:: Your goal ::
The reply must consist of the lines from the first line of the records through the line containing "Future Fundstars (299, 994)", copied exactly, with every picture omitted.

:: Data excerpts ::
-*-

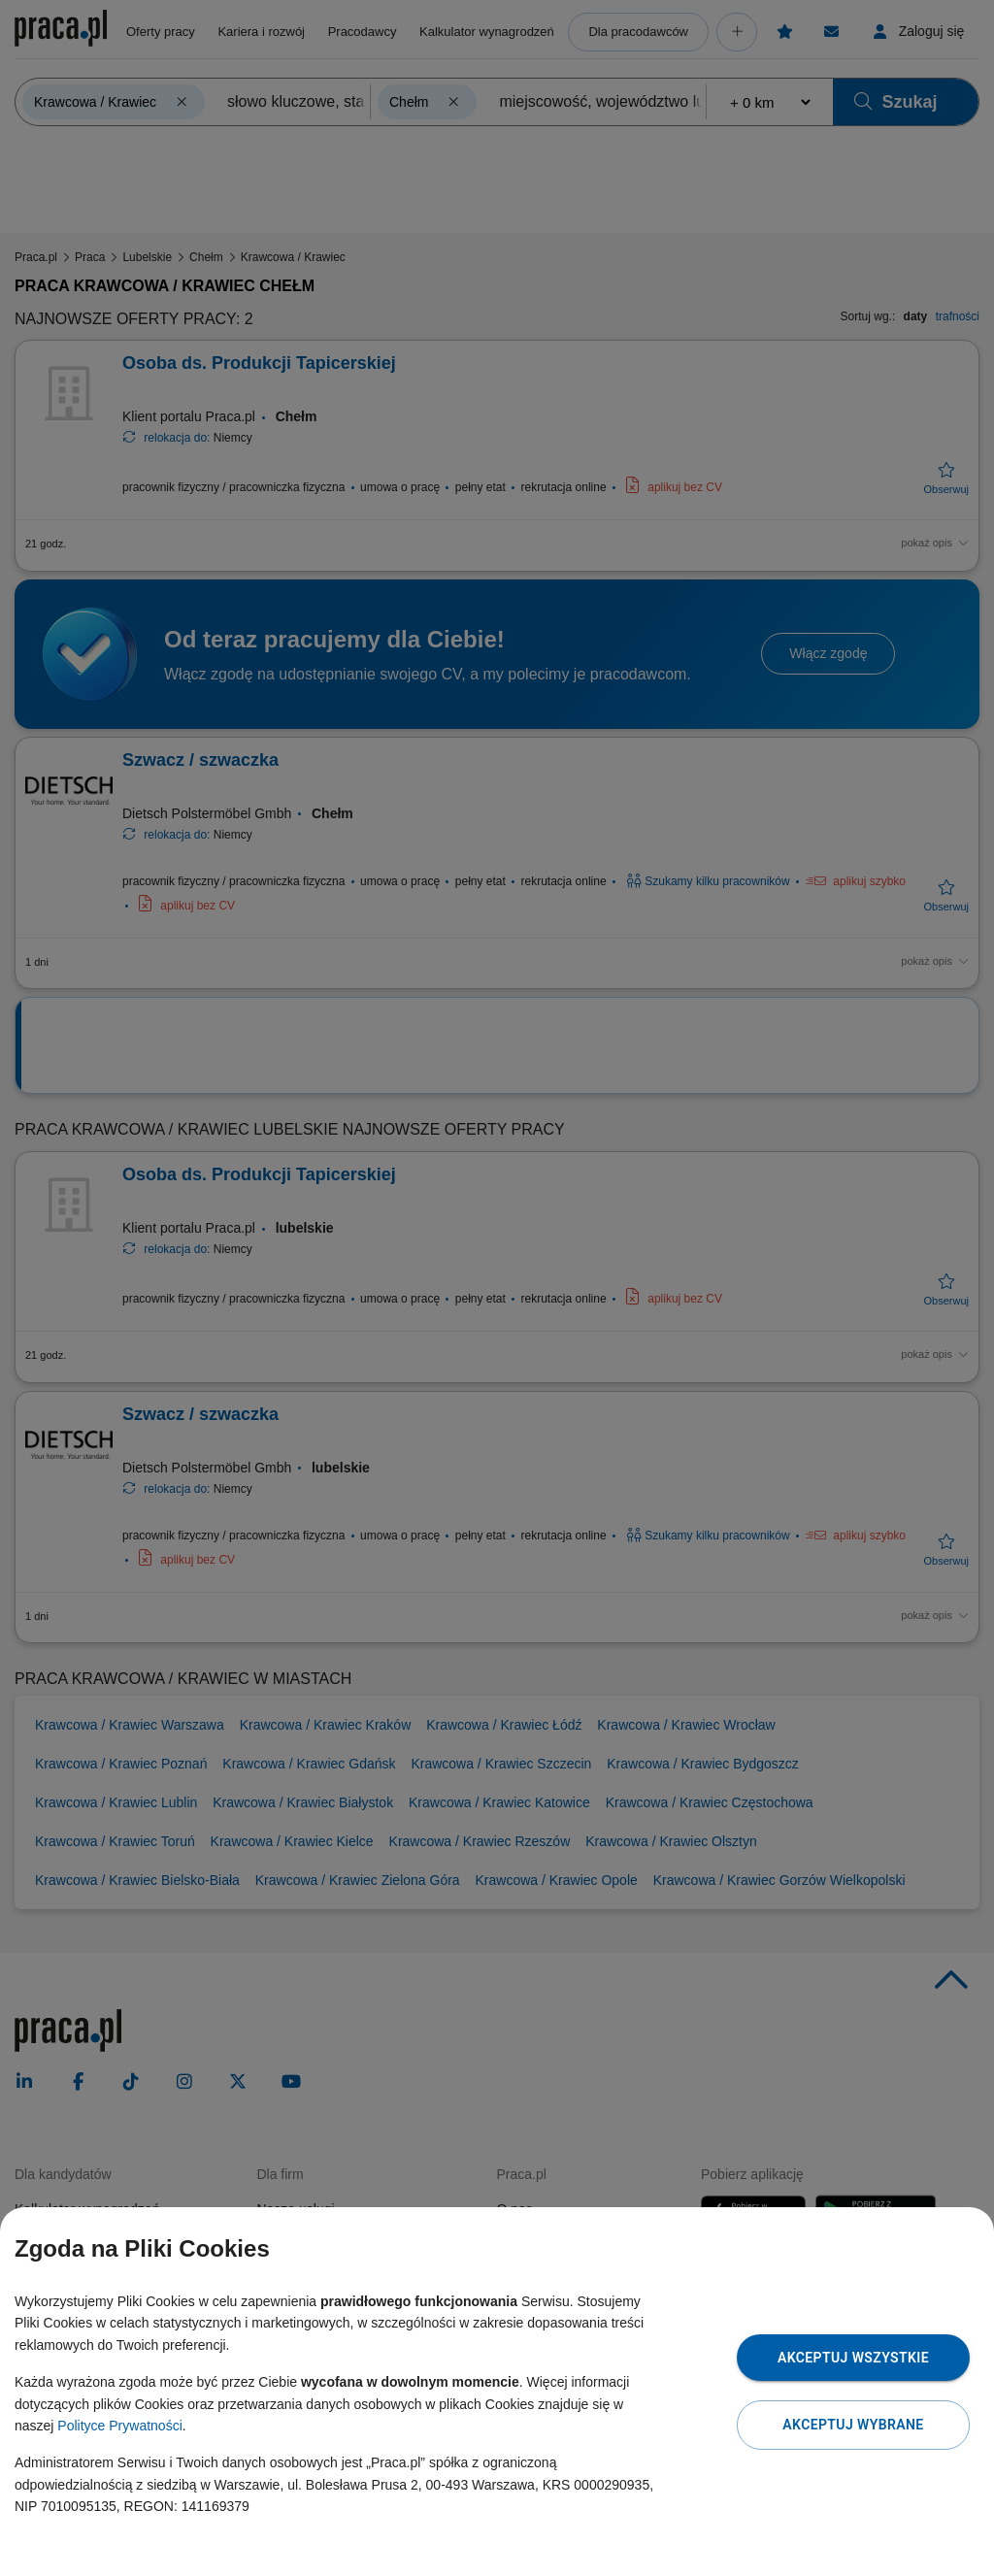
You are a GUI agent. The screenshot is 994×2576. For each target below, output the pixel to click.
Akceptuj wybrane (852, 2424)
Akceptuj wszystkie (853, 2357)
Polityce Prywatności (119, 2425)
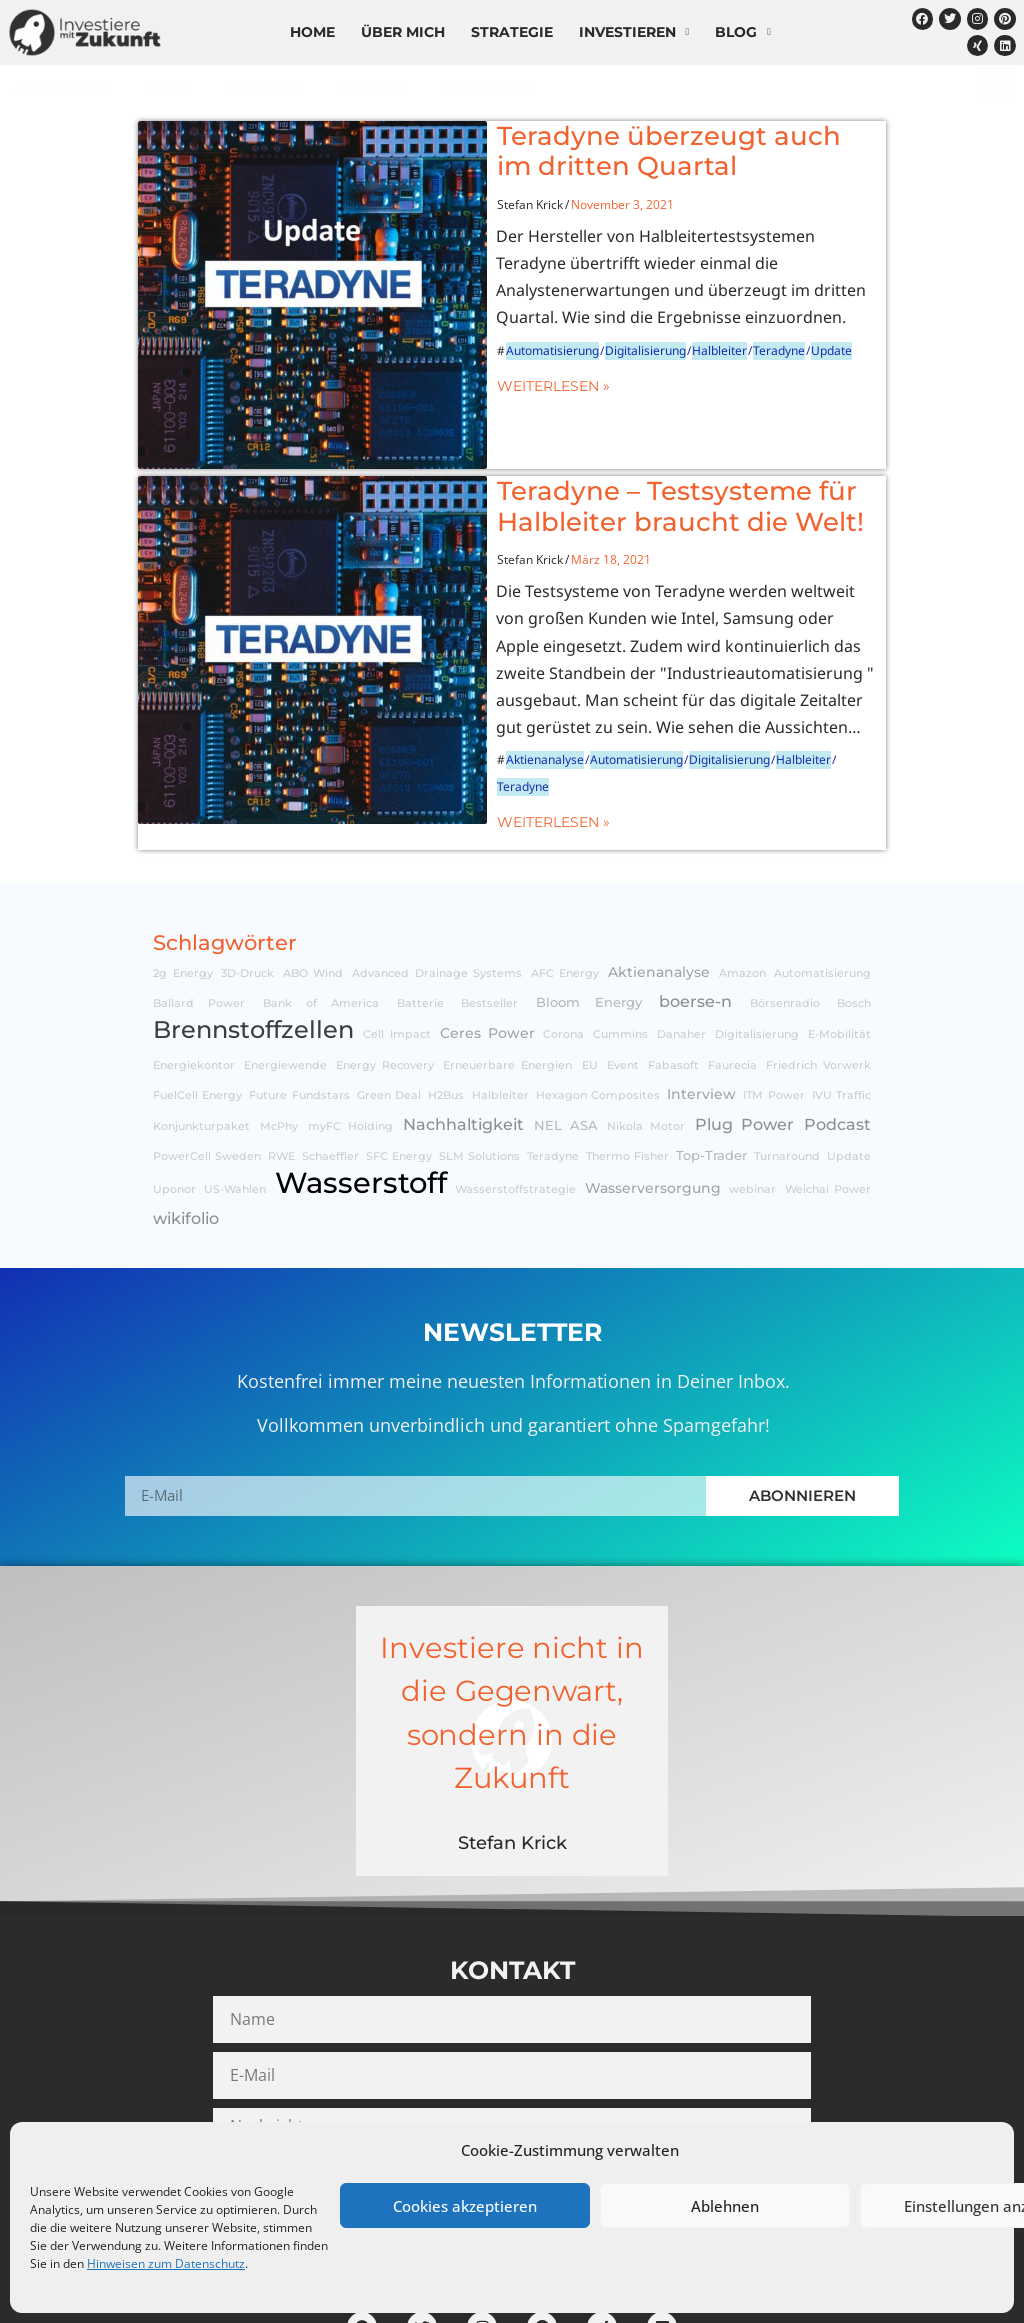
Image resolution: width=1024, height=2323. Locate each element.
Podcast (837, 1022)
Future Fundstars (299, 994)
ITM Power (773, 994)
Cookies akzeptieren (465, 2206)
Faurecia (732, 963)
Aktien (167, 87)
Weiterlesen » (466, 357)
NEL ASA (566, 1023)
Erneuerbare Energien (507, 963)
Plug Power (744, 1022)
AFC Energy (565, 871)
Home (312, 32)
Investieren (634, 32)
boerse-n (695, 899)
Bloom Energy (589, 900)
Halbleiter (632, 322)
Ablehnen (725, 2206)
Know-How (264, 87)
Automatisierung (465, 322)
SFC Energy (399, 1054)
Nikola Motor (646, 1024)
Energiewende (285, 963)
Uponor (174, 1088)
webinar (752, 1088)
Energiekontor (194, 963)
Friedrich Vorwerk (818, 963)
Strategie (512, 32)
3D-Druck (247, 871)
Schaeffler (330, 1054)
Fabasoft (673, 963)
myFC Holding (350, 1024)
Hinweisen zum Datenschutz (166, 2263)
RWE (281, 1054)
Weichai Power (828, 1088)
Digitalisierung (558, 322)
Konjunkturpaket (201, 1024)
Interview (701, 993)
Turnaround (787, 1054)
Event (623, 963)
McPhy (279, 1024)
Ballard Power (199, 901)
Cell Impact (397, 933)
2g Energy (183, 871)
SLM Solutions (479, 1054)
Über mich (403, 32)
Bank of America (321, 901)
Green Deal (389, 994)
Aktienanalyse (458, 680)
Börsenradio (785, 901)
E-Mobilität (839, 933)
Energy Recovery (385, 963)
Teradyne (692, 322)
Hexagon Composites (598, 994)
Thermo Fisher (627, 1054)
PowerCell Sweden (207, 1054)
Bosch (854, 901)
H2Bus (446, 994)
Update (744, 322)
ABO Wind (313, 871)
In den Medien (488, 87)
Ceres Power (487, 932)
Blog (743, 32)
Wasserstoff (361, 1081)
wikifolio (372, 87)
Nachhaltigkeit (463, 1022)
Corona (563, 933)
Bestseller (489, 901)
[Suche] (996, 84)
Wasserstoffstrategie (515, 1088)
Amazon (742, 871)
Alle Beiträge (63, 87)
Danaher (681, 933)
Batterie (420, 901)
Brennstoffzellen (253, 928)
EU (590, 963)
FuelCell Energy (197, 994)
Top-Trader (711, 1053)
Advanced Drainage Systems (437, 871)
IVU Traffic (841, 994)
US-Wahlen (235, 1088)
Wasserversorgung (653, 1087)
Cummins (620, 933)
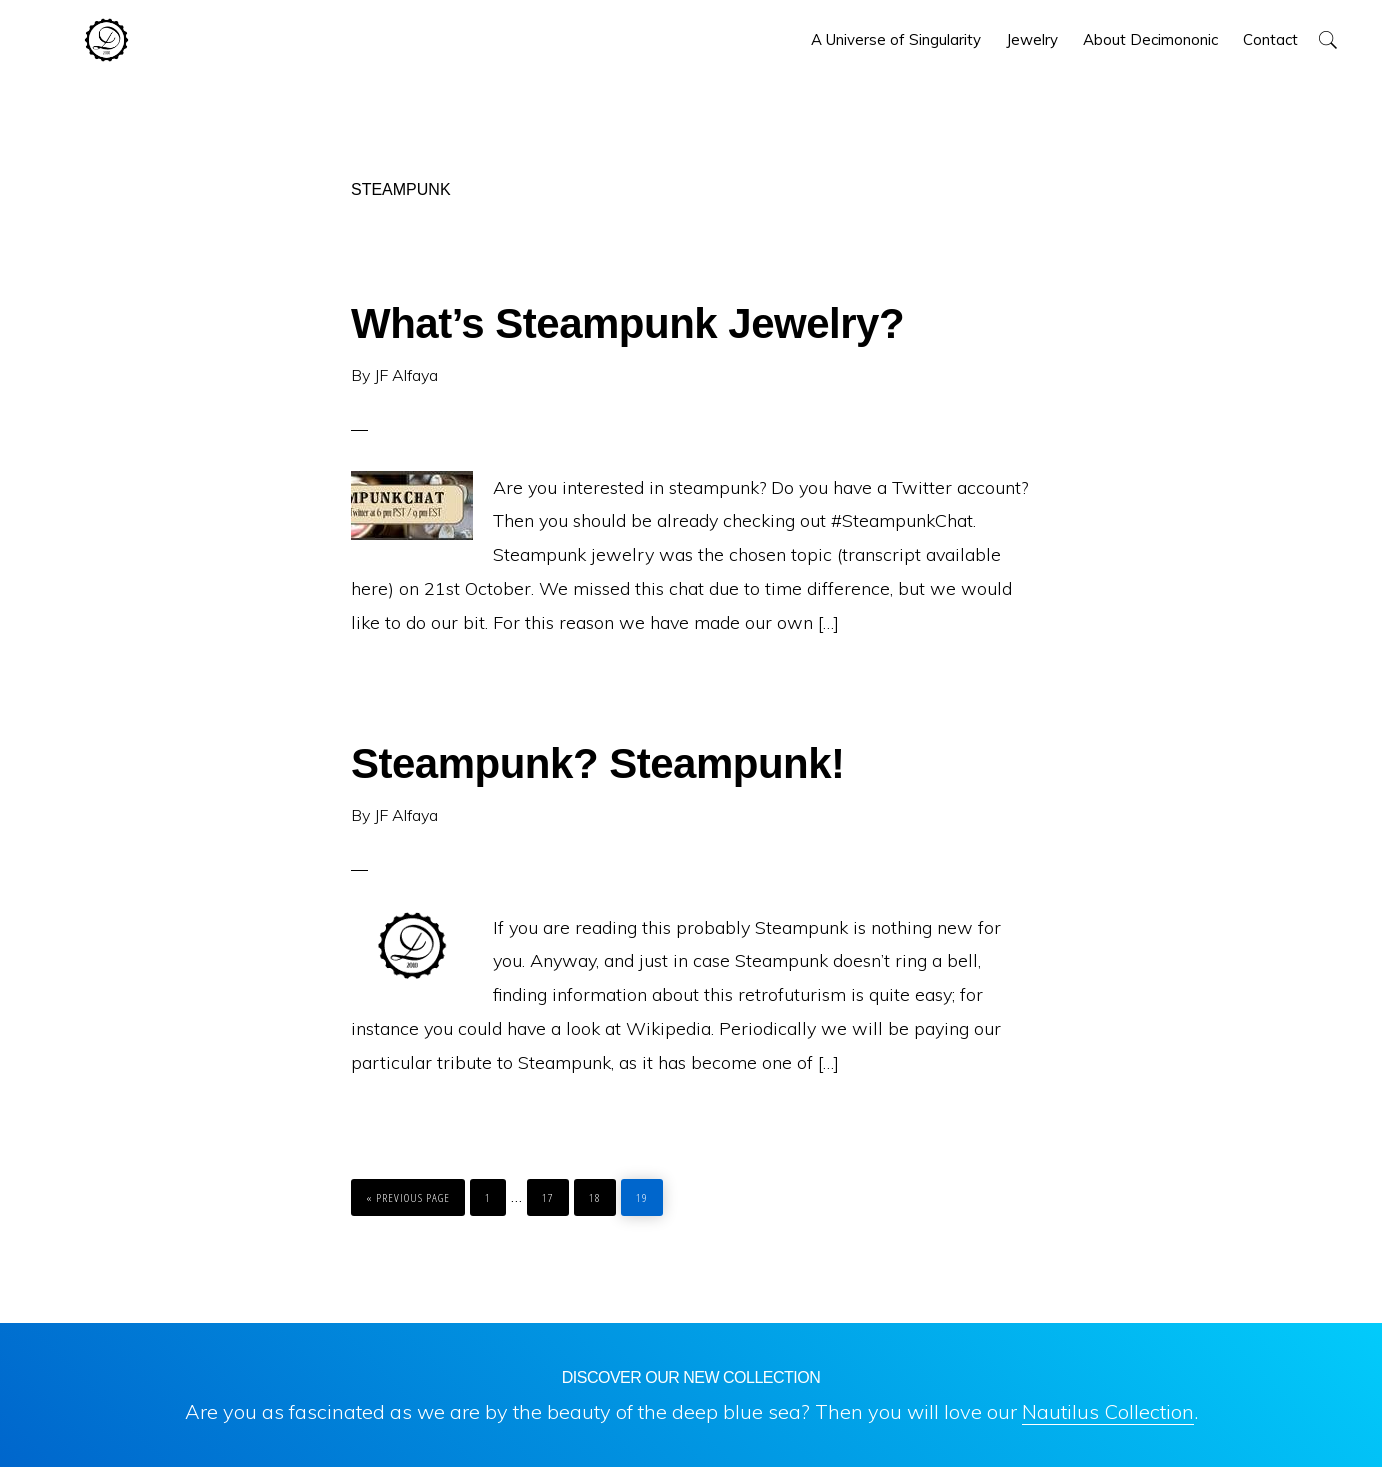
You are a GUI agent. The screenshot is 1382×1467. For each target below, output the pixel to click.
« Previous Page (408, 1192)
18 (600, 1192)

-*-

:: Result below ::
You are a GUI agent. The screenshot is 994×2576. For each target below, output the pixel to click.
Akceptuj wybrane (852, 2424)
Akceptuj wszystkie (853, 2357)
Polityce Prywatności (119, 2425)
Image resolution: width=1024, height=2323. Locate each element.
Podcast (837, 1022)
Future Fundstars (299, 994)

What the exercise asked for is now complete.